Introduction: the Clinical Problem

Connective tissue disorder (CTD) is a term widely used to describe a group of diseases marked by inflammatory autoimmune response that can potentially affect any organ system. Diagnosing these conditions can be challenging as they share similar clinical manifestations, particularly at the early stages of the disease. Ultimately, physicians rely on their clinical acumen to make a definitive diagnosis. On some occasions, identifying the correct disease is unequivocal. For instance, when a young woman presents with malar rash, arthritis, leukopenia, a positive anti-nuclear, and double-stranded DNA antibody, the diagnosis of SLE is not in doubt. In practice though, rheumatologists often encounter individuals with clinical features suggestive of, but not unequivocally due to a CTD. It is common to label this presentation as an undifferentiated connective tissue disease (UCTD). It has been reported that up to 20–50% of patients who present at a rheumatology clinic are diagnosed with UCTD [1, 2]; however, the true prevalence is unknown primarily because of lack of consensus on UCTD definition. For the same reason, there is wide variation in the management of these patients.

To gain a better understanding on the clinical presentation, diagnostic uncertainty, and progression risk in UCTD patients, we performed a systematic literature review.

Methods

Search Strategy and Data Sources

A systematic search was conducted in PubMed from the inception of the database through April 2022. The keywords used for the search included Undifferentiated Connective Tissue Diseases (UCTD), risk factors, and outcomes.

Study Selection

We included studies published in English that meet the following inclusion and exclusion criteria.

Inclusion:

  1. 1.

    UCTD patients with a disease duration of no less than a year,

  2. 2.

    At least one clinical manifestation suggestive of a CTD, and

  3. 3.

    A positive non-organ specific antibody or extractable nuclear antigen antibody (ENA). Anti-nuclear antibody (ANA) measured by immune fluorescence was considered positive at a titer ≥ 1:160.

Exclusion:

  1. 1.

    UCTD patients who fulfilled an established CTD classification criteria

  2. 2.

    Studies selecting only pregnant UCTD patients

  3. 3.

    Studies including patients with incomplete or latent SLE

If several studies were conducted at the same clinical center, we chose the publication with the longer follow-up time.

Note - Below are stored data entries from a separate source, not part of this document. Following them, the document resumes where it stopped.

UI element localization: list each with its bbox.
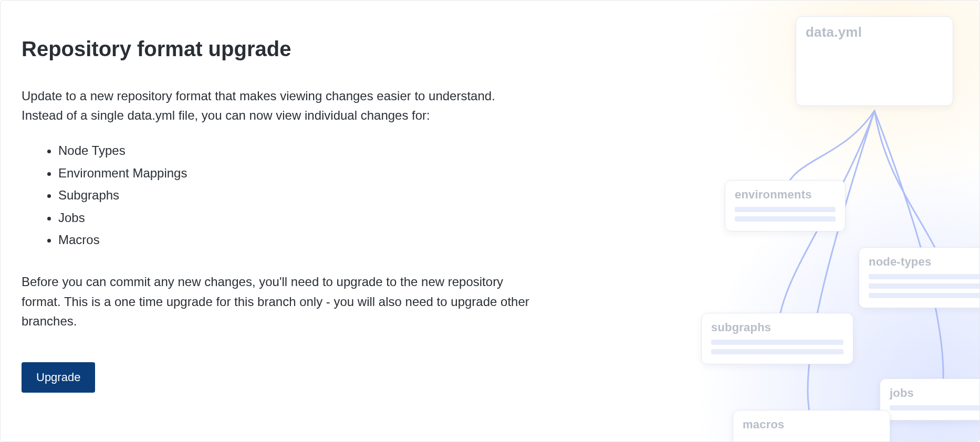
illus-card-environments: environments [725,180,846,231]
illus-card-title: jobs [890,386,980,400]
illus-card-line [869,283,980,289]
illus-card-line [869,274,980,279]
note-paragraph: Before you can commit any new changes, y… [22,272,536,331]
intro-paragraph: Update to a new repository format that m… [22,86,536,125]
list-item: Environment Mappings [58,162,536,184]
illus-card-body [806,46,943,96]
illus-card-nodetypes: node-types [859,247,980,308]
illus-card-title: subgraphs [711,321,843,334]
illus-card-title: node-types [869,255,980,269]
illus-card-line [711,349,843,354]
illus-card-line [890,405,980,411]
list-item: Macros [58,229,536,251]
illus-card-title: environments [735,188,836,202]
feature-bullet-list: Node Types Environment Mappings Subgraph… [58,140,536,251]
page-title: Repository format upgrade [22,37,536,61]
illus-card-line [711,340,843,345]
illus-card-line [735,216,836,222]
illus-card-macros: macros [733,410,890,442]
illus-card-datayml: data.yml [796,16,953,106]
illus-card-subgraphs: subgraphs [701,313,853,364]
list-item: Jobs [58,207,536,229]
illus-card-jobs: jobs [880,378,980,420]
illus-card-title: data.yml [806,24,943,40]
upgrade-button[interactable]: Upgrade [22,362,95,393]
list-item: Node Types [58,140,536,162]
illus-card-title: macros [743,418,880,432]
illus-card-line [869,293,980,298]
repo-format-illustration: data.yml environments node-types subgrap… [549,1,979,441]
background-gradient [549,1,979,441]
illus-card-line [735,207,836,212]
content-column: Repository format upgrade Update to a ne… [1,1,557,414]
upgrade-panel: data.yml environments node-types subgrap… [0,0,980,442]
list-item: Subgraphs [58,184,536,206]
connector-lines-icon [549,1,979,442]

We combined and analyzed the data of patients found to evolve to definitive CTD or remained undifferentiated. In addition, we summarized the information about baseline clinical and immunological parameters.

Results

Definition of UCTD

Approximately four decades ago, the term undifferentiated was introduced by LeRoy et al. [3] as a way to better categorize patients at an early phase of a CTD; these individuals would display certain manifestations that could be attributed to a CTD but did not have a clear cut presentation of a classic CTD. This observation besides introducing the UCTD entity provided the first evidence regarding its natural history and clinical spectrum. Since then, several observational studies on UCTD have been published but the interpretation of the results has been hindered by differences in the definition of UCTD and especially the patient selection criteria (Table 1). To complicate things further, other terms such as latent or incomplete CTD have been introduced adding uncertainty among practitioners as to the clinical significance and progression of the condition [4].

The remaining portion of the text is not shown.